I need help for encoding/decoding non-ascii url to appropriate form for feeding urlopen()
method. My code for scraping url(non-ascii url) from a page and going to next page:
from urllib.request import urlopen
from bs4 import BeautifulSoup
Enterance url copy-pasted from chrome browser:
url = 'https://www.sheypoor.com/%DA%A9%D9%85%D8%AF %D9%86%D9%88%D8%AC%D9%88%D8%A7%D9%86-34926671.html'
for i in range(1,10):
html = urlopen(url)
page = BeautifulSoup(html.read(), 'html.parser')
url_obj = page.findAll('a')[13]['href'].strip()
print(url_obj)
url = url_obj
But I got an error:
'ascii' codec can't encode characters in position 5-9: ordinal not in range(128)

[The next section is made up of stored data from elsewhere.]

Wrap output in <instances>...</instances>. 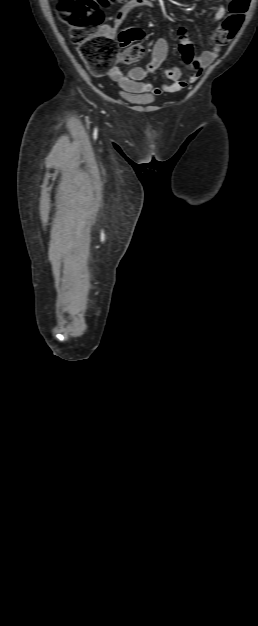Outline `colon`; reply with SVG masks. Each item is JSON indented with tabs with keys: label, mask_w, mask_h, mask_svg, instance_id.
I'll return each instance as SVG.
<instances>
[{
	"label": "colon",
	"mask_w": 258,
	"mask_h": 626,
	"mask_svg": "<svg viewBox=\"0 0 258 626\" xmlns=\"http://www.w3.org/2000/svg\"><path fill=\"white\" fill-rule=\"evenodd\" d=\"M124 0H57V13L70 30V37L78 45V51L90 69L97 74L105 72L118 54V45L109 42L99 29L104 21L103 8ZM250 0H230L229 14L219 26L214 42L224 45L240 29ZM142 30L132 28L120 33V46L125 48L123 59L136 62L144 54V48L134 40L140 38ZM195 76L191 77L194 80Z\"/></svg>",
	"instance_id": "5ec220e1"
}]
</instances>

When I checked "UnicodeEncodeError", I saw this notification:
----> 8 html = urlopen(url)
As you are aware of the process: In first loop, urlopen() method can work with "enterance url", because it is in form of:
https://www.sheypoor.com/%DA%A9%D9%85%D8%AF-%D9%86%D9%88%D8%AC%D9%88%D8%A7%D9%86-34926671.html
But the problem will start when url_obj
, which is scraped from BeautifulSoup object, is in form of
https://www.sheypoor.com/سرویس-تخت-کمد-نوجوان-44887762.html
replaced with older url, and this form is not appropriate for feeding to urlopen() method:
I tried to find solution for converting my url_object to correct url form such as enterance url,but I failed! :-(
I would be so pleased for your support and guide to solving this problem.